All these objectives can be achieved only on one condition: if the Government guarantees a clear and stringent policy of reform developments. A slight hesitation or a doubt about the correctness of the developments brings a slowing down and weakening of the process, which, in turn, makes it difficult to continue the process. A classic example of this is the drafting of the Law "On Operative and Investigatory Activities." The absence of a single approach to the draft within the Government itself resulted not only in violation of the timetable set for its adoption in the reform program but also a delay to this day.

As noted, favorable public opinion is extremely important for successful implementation of the reform program. A government that strives to build a single and favorable public opinion creates priceless support for the implementation of the program.

18 No less important is the cooperation with NGOs involved in the reform process. Such organizations as higher education and scientific institutions have a special place among these. In any case, Armenia's experience shows that the Law Department of State University made a significant contribution to the process; however, this contribution was non-planned, spontaneous, abrupt and presented from a competitive angle, which did not produce optimum results. The absence of a clear policy within the Government is once again to be blamed for this.

One of the decisive parts of the reform process is the support by international and foreign donor organizations. In this connection, the Armenian Government made significant progress. During the previous period of reforms until today the Government succeeded in fruitful cooperation with many donors, in particular, the World Bank, USAID, and some institutions of the Council of Europe, among others. Today, the Government has to solve two important problems: the problem of coordination of activities of donor organizations, and the limits on their participation in the projects under the reforms.
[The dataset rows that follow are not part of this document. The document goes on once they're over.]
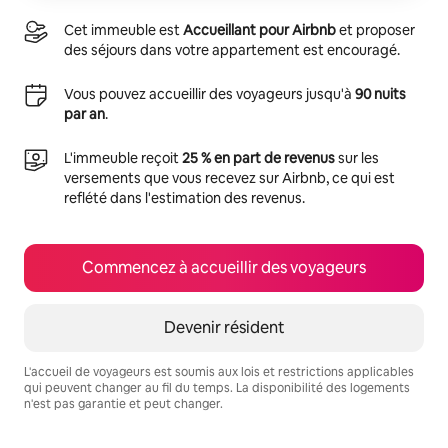
Cet immeuble est
Accueillant pour Airbnb
et proposer
des séjours dans votre appartement est encouragé.
Vous pouvez accueillir des voyageurs jusqu'à
90 nuits
par an
.
L'immeuble reçoit
25 % en part de revenus
sur les
versements que vous recevez sur Airbnb, ce qui est
reflété dans l'estimation des revenus.
Commencez à accueillir des voyageurs
Devenir résident
L'accueil de voyageurs est soumis aux lois et restrictions applicables
qui peuvent changer au fil du temps. La disponibilité des logements
n'est pas garantie et peut changer.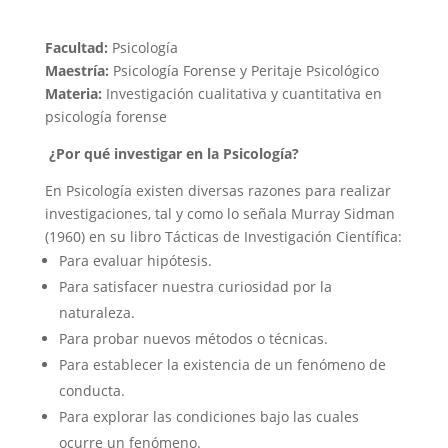
Facultad:
Psicología
Maestría:
Psicología Forense y Peritaje Psicológico
Materia:
Investigación cualitativa y cuantitativa en
psicología forense
¿Por qué investigar en la Psicología?
En Psicología existen diversas razones para realizar
investigaciones, tal y como lo señala Murray Sidman
(1960) en su libro Tácticas de Investigación Científica:
Para evaluar hipótesis.
Para satisfacer nuestra curiosidad por la
naturaleza.
Para probar nuevos métodos o técnicas.
Para establecer la existencia de un fenómeno de
conducta.
Para explorar las condiciones bajo las cuales
ocurre un fenómeno.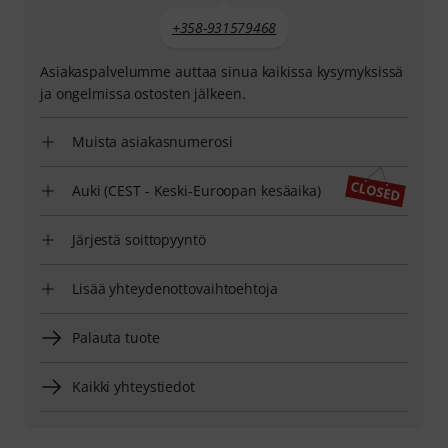
+358-931579468
Asiakaspalvelumme auttaa sinua kaikissa kysymyksissä
ja ongelmissa ostosten jälkeen.
Muista asiakasnumerosi
Auki (CEST - Keski-Euroopan kesäaika)
Järjestä soittopyyntö
Lisää yhteydenottovaihtoehtoja
Palauta tuote
Kaikki yhteystiedot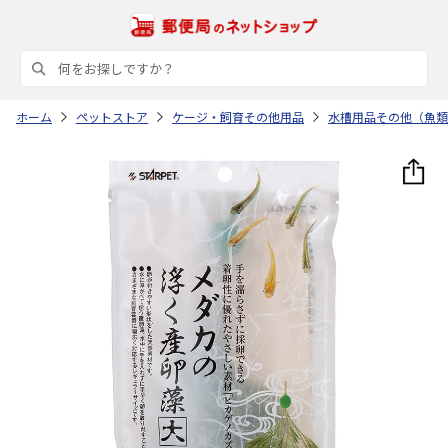
ホーム
ペットストア
ケージ・飼育その他用品
水槽用品その他（魚類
The analysis of lessons drawn from the reforms cannot be productive unless opinions of all the participants are taken into account. These are the judicial community, scholars, advocates and the Procurator's Office. At this stage there are specific analyses and proposals by various participants. For example, on March 10, 2001 the Council of Court Chairmen, having considered the judicial practice for the year 2000 and the results produced by the judicial system, decided to create a commission for the development of legislative proposals aimed at the improving the functioning of the judicial system. The Court of Appeals on Economic Cases has developed and submitted to the Government a draft law establishing an Economic Court of Armenia. Some advocate groups involved in arbitration practices are in a process of developing a draft Law "On Arbitration Courts and Arbitration Proceedings."

Today, there is a need to distill the results of the reforms and opinions of various participants to gain an objective view of the current situation. The above issues and challenges are pressing and their solution must not be delayed. They are of primary importance because reform processes must have continuity. For this reason, activities will need to be optimized and a clear and substantiated policy developed .

The basis for continuation of the reforms is their social necessity and the irreversibility of democratic processes. A Decree of Alexander the II on judicial and legal reforms that were taking place in Russia in the middle of the nineteenth century is worth repeating:

"…having considered these projects, we find that they conform to our desire to establish speedy, just, merciful and equal for all our servants courts in Russia, to elevate the judicial power, to give it the proper independence and, in general, to entrench in our people the respect for law without which it is impossible to have social welfare and which has to serve as ever-lasting guidelines for the behavior of all and each at the top and the bottom of society.”

These words seem true even today, more than a century later.